Most professional sports leagues have announced over the past couple of days that they would be suspending play for at least a month. In the case of the fledgling XFL and the NCAA Men's and Women's Basketball Tournaments, it's full on cancellation.
On Thursday, the NCAA announced it would cancel March Madness with no intention of resuming at a later date. The XFL suspended the season at the halfway mark, while agreeing to pay its players for the full season and committing to being back in 2021.
This comes on the heels of announcements from the NBA, NHL, MLB and MLS, all suspending play. The NBA and NHL are on hold despite being in the throes of a playoff race. In the case of the NBA, they now have two confirmed cases of COVID-19 in Rudy Gobert and Donovan Mitchell, both on the Utah Jazz.
Soccer has suspended its season with the hopes of resuming later and baseball has simply ended Spring Training and pushed back the start of the regular season by a minimum of two weeks.
With major cities across the country banning events larger than 100- or 200-plus people, it was rapidly becoming a foregone conclusion that something would have to give. Given the length of the sports seasons and the expectation that the viral outbreak will not last forever, suspending seasons made sense.
But for the NCAA Tournament, one of the biggest American sporting events each year, it had to be cancellation. They had earlier announced games would be played in front of limited crowds, even moving games to smaller venues. Eventually, however, the NCAA Board of Governors made the wise decision to cancel it outright and focus on next year.
Over the course of the last several weeks, as the number of infected people across the globe has exploded, communities are realizing the safest way to avoid spikes in infections and protect limited healthcare services was to advise "social distancing," to help slow the spread of the novel coronavirus. Setting aside sporting event crowds, the proximity of players, particularly in contact sports, makes them particularly vulnerable to infection.
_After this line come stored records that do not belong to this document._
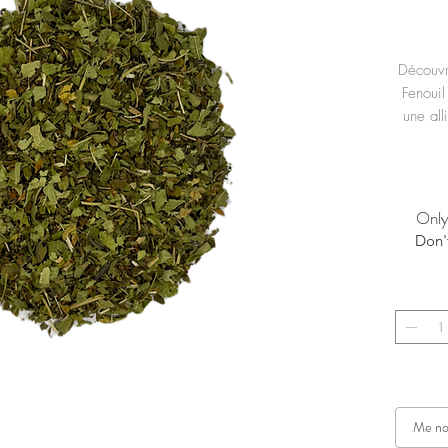
Découvr
Fenoui
une all
Only 
Don'
Me not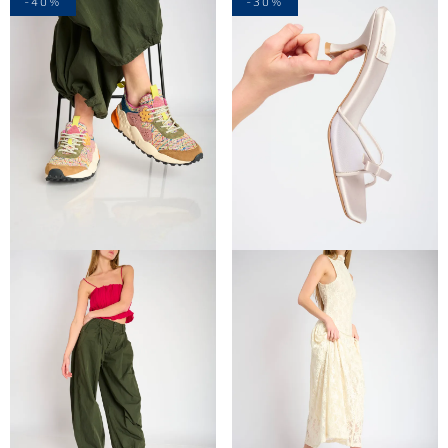
-40%
-30%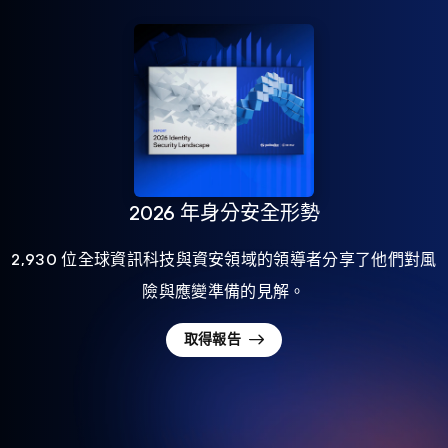
2026 年身分安全形勢
2,930 位全球資訊科技與資安領域的領導者分享了他們對風
險與應變準備的見解。
取得報告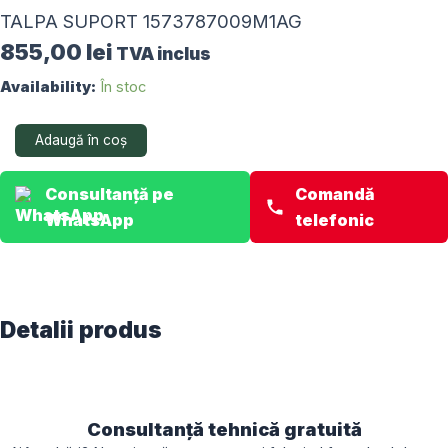
TALPA SUPORT 1573787009M1AG
855,00
lei
TVA inclus
Cantitate
Availability:
În stoc
TALPA
SUPORT
Adaugă în coș
1573787009M1AG
Consultanță pe
Comandă
WhatsApp
telefonic
Detalii produs
Consultanță tehnică gratuită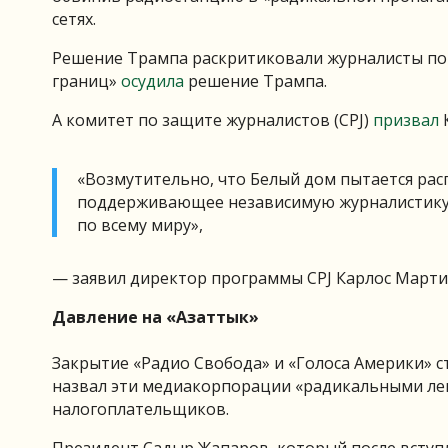
сетях.
Решение Трампа раскритиковали журналисты по 
границ»
осудила
решение Трампа.
А комитет по защите журналистов (CPJ)
призвал
«Возмутительно, что Белый дом пытается ра
поддерживающее независимую журналистику,
по всему миру»,
— заявил директор программы CPJ Карлос Мартин
Давление на «Азаттык»
Закрытие «Радио Свобода» и «Голоса Америки» ст
назвал эти медиакорпорации «радикальными лев
налогоплательщиков.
It could be months before the virus is under control in the United States, according to the Centers for Disease Control and Prevention. Some areas will most certainly be harder hit than others. So, leagues will have to balance the greater good against not only the cost to themselves but to all of their partners and staff members. Dallas Mavericks owner Marc Cuban announced he would continue to pay arena staff members during the suspension and it is expected many other owners may follow suit.
For now, in one of the typically busiest times of the year for sports, there won't be much to discuss on sports talk and no highlights on Sports Center. How long that lasts is anyone's guess.